Further, the attorney mentions the possibility that Congress will allow the Tax Relief, Unemployment Insurance Reauthorization, and Job Creation Act (“TRA 2010”), which President Obama signed into law in 2010, to sunset on January 1, 2013, causing the estate tax exemption and top estate tax rate to return to $1 million and 55 percent respectively, resulting in a much higher estate tax bill if the house is included in Brian’s estate.

Because of his net worth and the possible sunset of TRA 2010, Brian decides that he has no qualms about paying his children fair market rent. Not only will he avoid undoing his estate plan, he will also benefit from transferring additional wealth to his heirs, in the form of rent, without incurring gift tax. However, depending on the amount of deductions related to the property (such as real estate taxes, insurance, repairs, maintenance, and depreciation), the rental income may generate additional income tax liability for Brian’s children.

To ensure that Brian receives the benefits of the QPRT, he will need to take the following steps.

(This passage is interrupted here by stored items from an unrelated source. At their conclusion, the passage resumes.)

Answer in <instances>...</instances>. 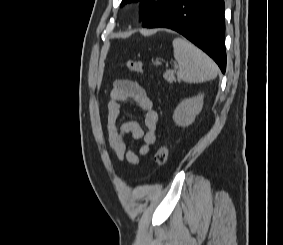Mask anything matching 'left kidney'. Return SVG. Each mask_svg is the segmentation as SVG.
Masks as SVG:
<instances>
[{
	"label": "left kidney",
	"instance_id": "5707ae66",
	"mask_svg": "<svg viewBox=\"0 0 283 245\" xmlns=\"http://www.w3.org/2000/svg\"><path fill=\"white\" fill-rule=\"evenodd\" d=\"M204 95L183 100L175 109L173 114L174 122L181 127L191 125L195 117L201 112Z\"/></svg>",
	"mask_w": 283,
	"mask_h": 245
}]
</instances>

  • If he has not already done so, Brian should inform his children that the QPRT exists, and that they will become the owners of his home when it ends.
  • Before the trust term ends, Brian will need to enter a lease agreementwith his children. (This will demonstrate to the IRS that there was no implied agreement between Brian and his children that he would continue to reside in the home rent-free at the end of the trust term, and further, that Brian’s children have sole right to possession of the home.)
  • After the deeds have been signed and recorded with the county, Brian will want to contact his insurance company to cancel his homeowner’s insurance and obtain a renter’s policy.

Brian should also make sure his children know to take some steps of their own to ensure the transfer goes smoothly. They should:

  • Either obtain a letter stating the fair market rent from a local real estate broker or pay for a fair market rent appraisal. (The payment of fair market rent will help avoid an IRS challenge that Brian continued control and enjoyment of the home, so as not to bring the home back into his estate.)
  • Hire a real estate attorney to draft the formal lease agreement. The agreement should be for at least one year and provide for automatic renewals unless canceled by either party. Further, the rental amount should be revisited at the end of each lease term to ensure that Brian continues to pay fair market rent.
  • Have the real estate attorney draft the necessary legal documents to allow the children to accept trusteeship after the QPRT term ends, and to transfer title of the property from the trust to either their individual names or to the entity they establish to hold the property.
  • If the children plan to hold the property in an LLC, to limit their liability against a lawsuit from someone that gets injured on the property, they should also have the attorney draft the LLC formation documents.
  • Obtain an appraisal to determine the home’s fair market value, since they will be converting the property to a rental home. They will need the market value in order to claim a depreciation deduction against rental income.
  • Obtain new title insurance on the property once they become the owners.
  • Once they own the house, they should also obtain homeowner’s insurance and inform the insurer that the home will be used as a rental property. This may increase the cost of insuring the property. However, the children should also mention that they will be renting it to their parent, the previous owner, and not some unrelated third-party, as this may result in either minimal or no increase in premium.

A well-managed QPRT can provide substantial estate tax savings. However, if you do not take the necessary steps to wind it up properly, Uncle Sam may still get a stake in the house.